_EXERCISE BRIEF_
Could you transcribe all of the data exactly and skip any pictures?

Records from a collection

━━━━━━━━━━

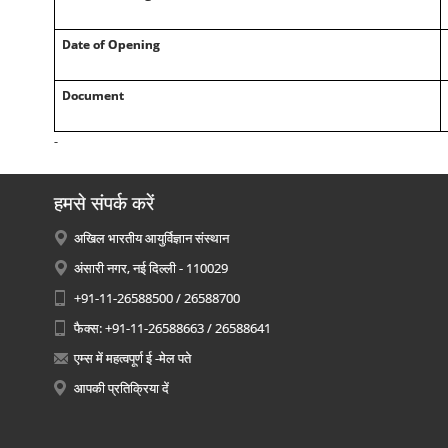
Date of Opening
Document
-
हमसे संपर्क करें
अखिल भारतीय आयुर्विज्ञान संस्थान
अंसारी नगर, नई दिल्ली - 110029
+91-11-26588500 / 26588700
फैक्स: +91-11-26588663 / 26588641
एम्स में महत्वपूर्ण ई -मेल पते
आपकी प्रतिक्रिया दें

━━━━━━━━━━

_SOLUTION TO THIS PROBLEM_
Date of Opening
Document
-
हमसे संपर्क करें
अखिल भारतीय आयुर्विज्ञान संस्थान
अंसारी नगर, नई दिल्ली - 110029
+91-11-26588500 / 26588700
फैक्स: +91-11-26588663 / 26588641
एम्स में महत्वपूर्ण ई -मेल पते
आपकी प्रतिक्रिया दें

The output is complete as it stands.